Chaotic Neutral Wreckage
the other one just wasn't prepared for anything and ends up giving up :/

Unfortunately that tends to be a usual killer of LDR's.


Slippery When Wet
The only LDR I personally know of that has worked out was a friend of mine - her from the USA, her now-husband from South Africa. But, they met in person FIRST, then continued the relationship LD, occasionally travelling to meet each other until they eventually married.
In any case, I think it's important as part of the relationship to talk about this kind of thing. If it ever becomes a RL relationship, who is going to be the one to move?


The Nighthowler
I think the main reason why i prefer LDR more than irl relationships is because i never really got interested with being with the local people on here. Even if i do, i know so damn well it won't be long since my goal is to move tf out of where i live to the other country. I see it easier to date with foreigners, even though it still requires a lot of commitments, but still easier than knowing if my local partner would actually wanna move out with me at all.

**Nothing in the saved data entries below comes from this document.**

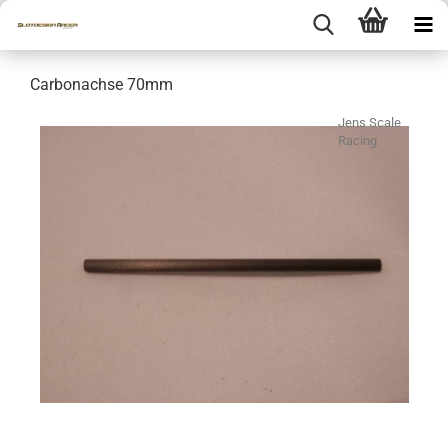
Carbonachse 70mm
Jens Scale
Racing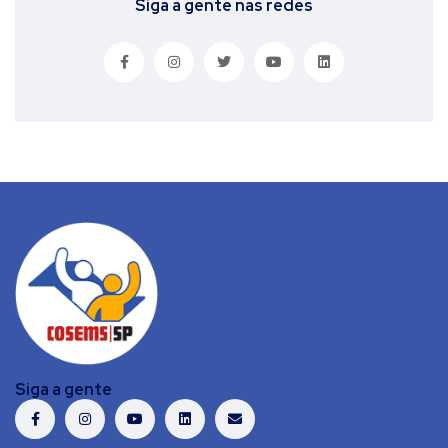
Siga a gente nas redes
Siga a gente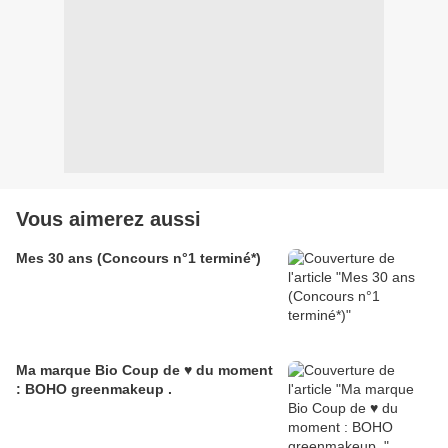
Vous aimerez aussi
Mes 30 ans (Concours n°1 terminé*)
Ma marque Bio Coup de ♥ du moment
: BOHO greenmakeup .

I was once in a LDR with a woman I met online, but we didn't start dating until after we met in person. I showed her around town, we visited museums, etc. It was fun for a couple weeks, we developed feelings, and then she returned to her home state. Unfortunately, the relationship became strained when she lost her job and asked to fly across the country to move in with me. We had long, excruciating, conversations about this. I take relationships slowly, didn't know her well enough to take the risk, and felt like I was being maniuplated, so I ended the relationship. I'd rather not date somebody who would put me in that position. She made it sound like she'd be on the street if I didn't take her in, but she was living with family and that wasn't going to happen.

Just be careful. Take your time, and don't let yourself be pressured into anything. You're probably better off meeting somebody locally. Maybe through a friend of a friend.

Although I'm not opposed to LDRs, I would proceed with caution.